La preuve de l’installation de la signalisation fait partie des éléments
essentiels qui devaient être prouvés par la poursuite. Cela dit, le devoir
d’assistance du juge du procès existe quelle que soit la gravité de
l’infraction. En l’espèce, le juge n’a fourni aucune explication à l’appelant
au début de l’instruction au sujet du déroulement de la procédure,
contrairement à ce qu’il devait faire, notamment à l’égard de son droit à la
communication de la preuve. Or, l’appelant avait présenté une demande de
communication de la preuve pour obtenir notamment un extrait du registre du
lieu approximatif de l’installation d’une signalisation routière établi par le
ministère des Transports conformément à l’article 329 du code. Ayant été
informé de cette demande, le juge devait, au minimum, vérifier si elle avait
été présentée à la poursuite avant l’instruction et, le cas échéant, entendre
les observations des parties au sujet de cette demande. En présumant la
recevabilité du visionnement du lieu de l’infraction à l’aide de GSV de même
que de celle du témoignage du policier en contre-preuve, la situation nouvelle
posée par la présentation de ces preuves démontrait certainement que le
registre en question constituait, dans ce contexte particulier, une preuve
pertinente. En effet, en raison du déroulement singulier de l’instruction,
l’appelant pouvait légitimement réclamer la communication de cette preuve pour
tenter de contredire le témoignage du policier au sujet de l’emplacement de la
signalisation. Il existe une possibilité raisonnable que la non-divulgation ait
compromis l’équité globale du procès en raison de l’utilité potentielle du
registre pour le droit à une défense pleine et entière de l’appelant. Par
conséquent, l’assistance fournie par le juge d’instance était nettement
insuffisante, et cela justifie en soi une nouvelle instruction.

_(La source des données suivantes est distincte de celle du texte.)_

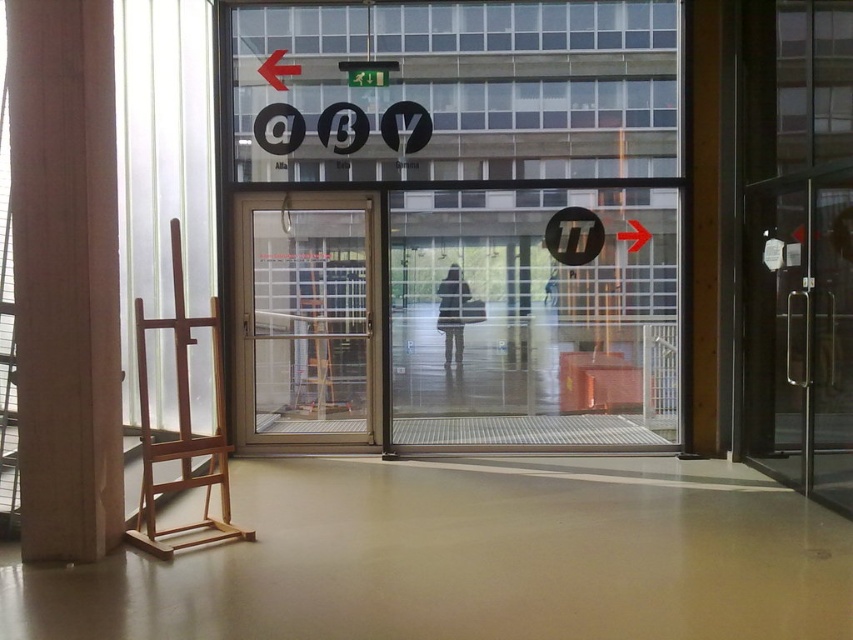 Question: Which object is the farthest from the red plastic arrow at upper left?

Choices:
 (A) gold metallic door at center
 (B) transparent glass arrow at right

Answer: (B)

Question: Is gold metallic door at center thinner than transparent glass arrow at right?

Choices:
 (A) no
 (B) yes

Answer: (A)

Question: Based on their relative distances, which object is farther from the gold metallic door at center?

Choices:
 (A) red plastic arrow at upper left
 (B) transparent glass arrow at right

Answer: (B)

Question: Does gold metallic door at center have a smaller size compared to transparent glass arrow at right?

Choices:
 (A) no
 (B) yes

Answer: (A)

Question: Based on their relative distances, which object is farther from the transparent glass arrow at right?

Choices:
 (A) gold metallic door at center
 (B) red plastic arrow at upper left

Answer: (B)

Question: Can you confirm if red plastic arrow at upper left is positioned below transparent glass arrow at right?

Choices:
 (A) yes
 (B) no

Answer: (B) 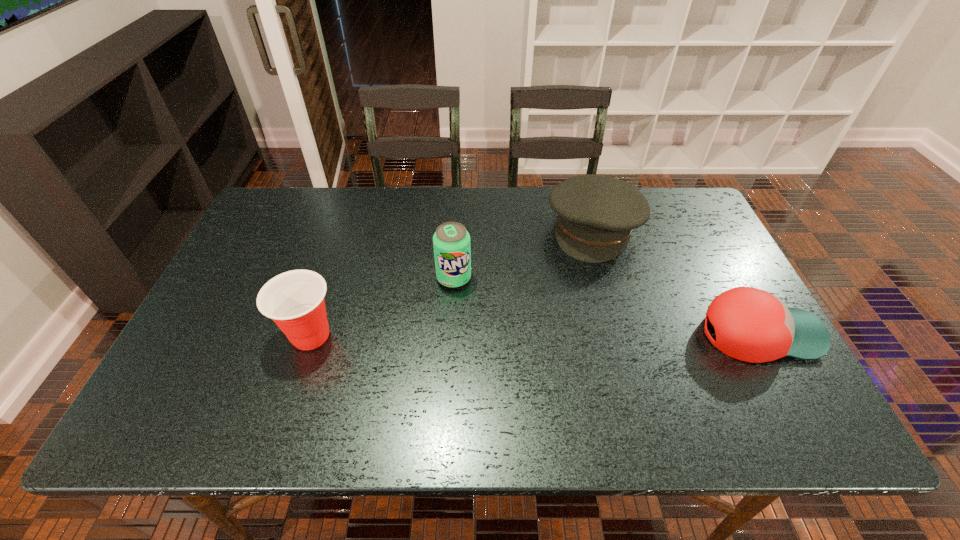 The image size is (960, 540). In order to click on free spot on the desktop that is between the leftmost object and the shortest object and is positioned on the front-facing side of the pop soda in this screenshot , I will do `click(480, 335)`.

Find the location of a particular element. The height and width of the screenshot is (540, 960). free space on the desktop that is between the cup and the baseball cap and is positioned on the front-facing side of the farthest object is located at coordinates (562, 334). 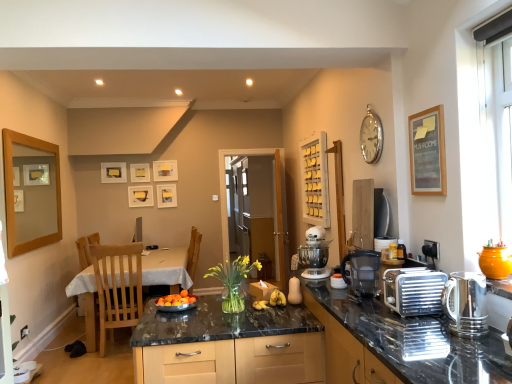 Find the location of a particular element. blank area to the left of sleek metallic kettle at right, acting as the second kitchen appliance starting from the back is located at coordinates (421, 333). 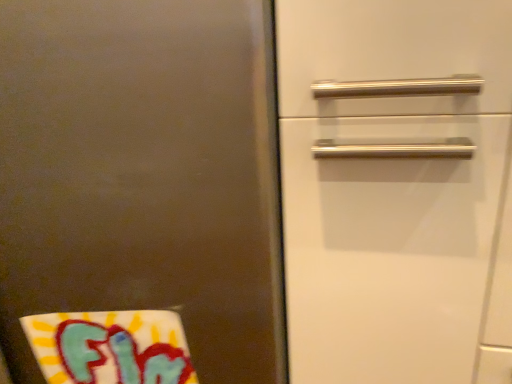 Describe the element at coordinates (111, 347) in the screenshot. I see `white fabric beach towel at lower left` at that location.

Measure the distance between white fabric beach towel at lower left and camera.

The distance of white fabric beach towel at lower left from camera is 27.09 inches.

You are a GUI agent. You are given a task and a screenshot of the screen. Output one action in this format:
    pyautogui.click(x=<x>, y=<y>)
    Task: Click on the white fabric beach towel at lower left
    
    Given the screenshot: What is the action you would take?
    pyautogui.click(x=111, y=347)

Describe the element at coordinates (139, 193) in the screenshot. I see `brushed metal refrigerator at left` at that location.

Find the location of `brushed metal refrigerator at left`. brushed metal refrigerator at left is located at coordinates (139, 193).

Where is `white fabric beach towel at lower left`? white fabric beach towel at lower left is located at coordinates (111, 347).

Considering the relative positions of white fabric beach towel at lower left and brushed metal refrigerator at left in the image provided, is white fabric beach towel at lower left to the left or to the right of brushed metal refrigerator at left?

Based on their positions, white fabric beach towel at lower left is located to the right of brushed metal refrigerator at left.

Between white fabric beach towel at lower left and brushed metal refrigerator at left, which one is positioned behind?

Positioned behind is white fabric beach towel at lower left.

Which is farther from the camera, (36, 340) or (112, 115)?

The point (36, 340) is behind.

From the image's perspective, between white fabric beach towel at lower left and brushed metal refrigerator at left, who is located below?

white fabric beach towel at lower left.

From a real-world perspective, between white fabric beach towel at lower left and brushed metal refrigerator at left, who is vertically lower?

From a 3D spatial view, white fabric beach towel at lower left is below.

Considering the relative sizes of white fabric beach towel at lower left and brushed metal refrigerator at left in the image provided, is white fabric beach towel at lower left wider than brushed metal refrigerator at left?

In fact, white fabric beach towel at lower left might be narrower than brushed metal refrigerator at left.

Considering the sizes of white fabric beach towel at lower left and brushed metal refrigerator at left in the image, is white fabric beach towel at lower left taller or shorter than brushed metal refrigerator at left?

Clearly, white fabric beach towel at lower left is shorter compared to brushed metal refrigerator at left.

Who is smaller, white fabric beach towel at lower left or brushed metal refrigerator at left?

white fabric beach towel at lower left.

Would you say brushed metal refrigerator at left is part of white fabric beach towel at lower left's contents?

No, brushed metal refrigerator at left is not a part of white fabric beach towel at lower left.

Is white fabric beach towel at lower left next to brushed metal refrigerator at left?

No, white fabric beach towel at lower left is not touching brushed metal refrigerator at left.

Is brushed metal refrigerator at left at the back of white fabric beach towel at lower left?

Yes.

The width and height of the screenshot is (512, 384). I want to click on beach towel behind the brushed metal refrigerator at left, so click(111, 347).

Between brushed metal refrigerator at left and white fabric beach towel at lower left, which one appears on the left side from the viewer's perspective?

brushed metal refrigerator at left.

Between brushed metal refrigerator at left and white fabric beach towel at lower left, which one is positioned in front?

brushed metal refrigerator at left is more forward.

Is point (58, 303) positioned in front of point (85, 337)?

Yes, point (58, 303) is in front of point (85, 337).

From the image's perspective, which object appears higher, brushed metal refrigerator at left or white fabric beach towel at lower left?

brushed metal refrigerator at left.

Looking at this image, from a real-world perspective, is brushed metal refrigerator at left over white fabric beach towel at lower left?

Correct, in the physical world, brushed metal refrigerator at left is higher than white fabric beach towel at lower left.

In terms of width, does brushed metal refrigerator at left look wider or thinner when compared to white fabric beach towel at lower left?

In the image, brushed metal refrigerator at left appears to be wider than white fabric beach towel at lower left.

Which of these two, brushed metal refrigerator at left or white fabric beach towel at lower left, stands taller?

Standing taller between the two is brushed metal refrigerator at left.

Can you confirm if brushed metal refrigerator at left is smaller than white fabric beach towel at lower left?

Incorrect, brushed metal refrigerator at left is not smaller in size than white fabric beach towel at lower left.

Is white fabric beach towel at lower left completely or partially inside brushed metal refrigerator at left?

Yes, white fabric beach towel at lower left is a part of brushed metal refrigerator at left.

Are brushed metal refrigerator at left and white fabric beach towel at lower left far apart?

brushed metal refrigerator at left is actually quite close to white fabric beach towel at lower left.

Is brushed metal refrigerator at left looking in the opposite direction of white fabric beach towel at lower left?

Yes, white fabric beach towel at lower left is at the back of brushed metal refrigerator at left.

At what (x,y) coordinates should I click in order to perform the action: click on beach towel on the right of brushed metal refrigerator at left. Please return your answer as a coordinate pair (x, y). Looking at the image, I should click on (111, 347).

The height and width of the screenshot is (384, 512). I want to click on door that is in front of the white fabric beach towel at lower left, so click(139, 193).

What are the coordinates of `beach towel to the right of brushed metal refrigerator at left` in the screenshot? It's located at (111, 347). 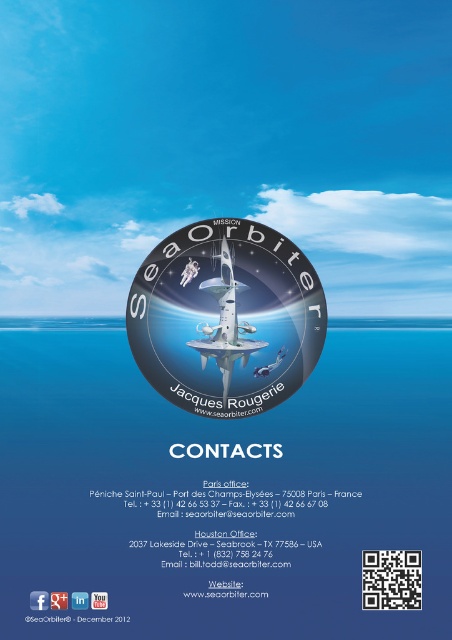 You are an architect designing a museum exhibit about futuristic marine exploration. You need to display both the glossy metallic seaorbiter at center and the white glossy rocket at center. Which object should be placed higher on the display stand to accurately represent their sizes as shown in the image?

The glossy metallic seaorbiter at center should be placed higher on the display stand because it has a greater height compared to the white glossy rocket at center, as shown in the image.

You are an astronaut who just returned from a space mission and now you are looking at the promotional poster for SeaOrbiter. You see the glossy metallic seaorbiter at center and the white glossy rocket at center. Which object in the poster is larger?

The glossy metallic seaorbiter at center is bigger than the white glossy rocket at center. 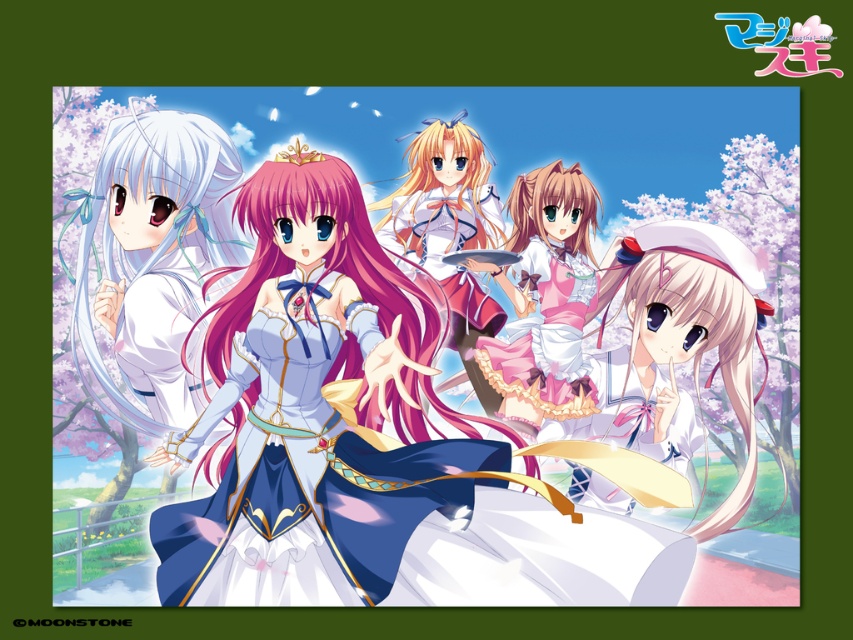 You are standing at the origin point in the image. Which of the two points, point (267, 403) or point (448, 132), is closer to you?

Point (267, 403) is closer to you because it is in front of point (448, 132).

Where is the satin white dress at center located in the image?

The satin white dress at center is located at point 0.642 on the x axis and 0.363 on the y axis. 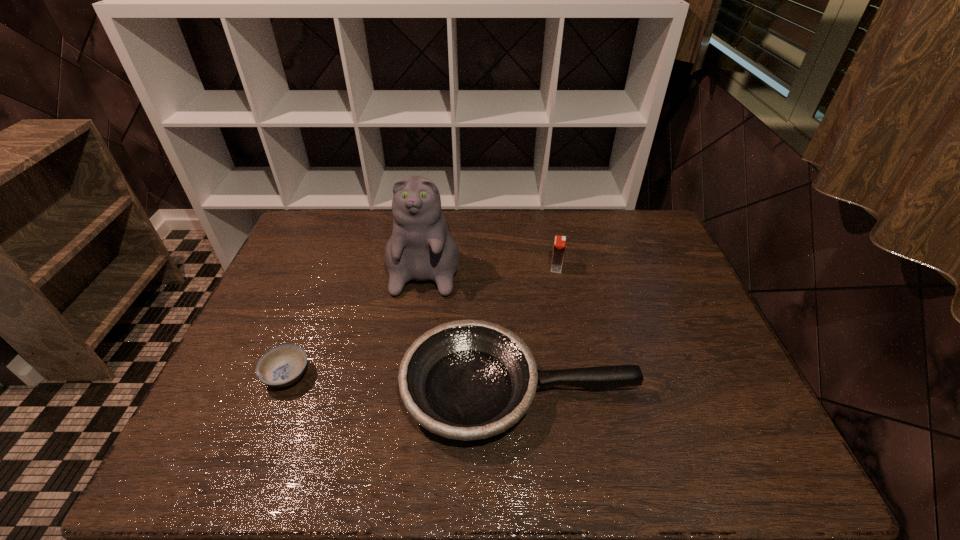 Find the location of a particular element. The image size is (960, 540). vacant area that lies between the bowl and the cat is located at coordinates (357, 315).

Locate an element on the screen. The height and width of the screenshot is (540, 960). free space between the tallest object and the orange juice is located at coordinates (492, 261).

What are the coordinates of `vacant space in between the tallest object and the third shortest object` in the screenshot? It's located at (492, 261).

Find the location of a particular element. The image size is (960, 540). unoccupied area between the tallest object and the shortest object is located at coordinates (357, 315).

This screenshot has height=540, width=960. Identify the location of blank region between the frying pan and the orange juice. (539, 328).

Point out which object is positioned as the second nearest to the bowl. Please provide its 2D coordinates. Your answer should be formatted as a tuple, i.e. [(x, y)], where the tuple contains the x and y coordinates of a point satisfying the conditions above.

[(421, 248)]

The width and height of the screenshot is (960, 540). Identify the location of object that is the nearest to the tallest object. click(466, 380).

At what (x,y) coordinates should I click in order to perform the action: click on vacant region that satisfies the following two spatial constraints: 1. on the face of the tallest object; 2. on the right side of the orange juice. Please return your answer as a coordinate pair (x, y). Looking at the image, I should click on (424, 267).

Where is `vacant space that satisfies the following two spatial constraints: 1. on the back side of the bowl; 2. on the left side of the orange juice`? The image size is (960, 540). vacant space that satisfies the following two spatial constraints: 1. on the back side of the bowl; 2. on the left side of the orange juice is located at coordinates (329, 267).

Dans l’hypothèse où ce moyen serait insuffisant à lui seul pour justifier une
nouvelle instruction, l’utilisation de GSV telle qu’elle a été faite permet
d’en arriver à cette conclusion. Tout d’abord, la preuve concerne un élément
essentiel qui influe directement sur l’issue du procès, soit le lieu
d’installation de la signalisation routière. Or, ce sont les règles de preuve
relatives à l’authentification de ce type de preuve matérielle qui s’appliquent
à l’utilisation de GSV ou à la production d’une image tirée de cet outil de navigation
virtuelle et non les règles de la connaissance d’office. Le visionnement ou
l’examen d’un lieu à partir d’un tel outil ne sera possible que si cette preuve
fait l’objet d’une authentification selon les exigences formulées par la Cour
suprême dans R. c. Nikolovski (C.S. Can., 1996-12-12), SOQUIJ
AZ-97111003, J.E. 97-68, [1996] 3 R.C.S. 1197. En outre, si la poursuite
souhaite utiliser, lors d’un procès, l’outil de navigation virtuelle GSV pour
visualiser la scène du crime ou le lieu d’une infraction ou encore déposer des
images tirées de cet outil, celles-ci doivent être communiquées au défendeur
avant la tenue du procès. Le visionnement à l’aide de GSV et la contre-preuve
ne pouvaient être autorisés par le juge de première instance, car il ne s’agissait
pas d’une preuve nouvelle et imprévue. Enfin, le principe de la preuve complète
fait partie des fondements de la règle interdisant la contre-preuve mais,
puisqu’il s’agit d’un principe de justice fondamentale, sa violation constitue
un motif autonome de conclure que le droit à un procès juste et équitable de
l’appelant n’a pas été respecté. Le procès de l’appelant ne se conforme pas aux
exigences du système accusatoire et contradictoire de justice pénale.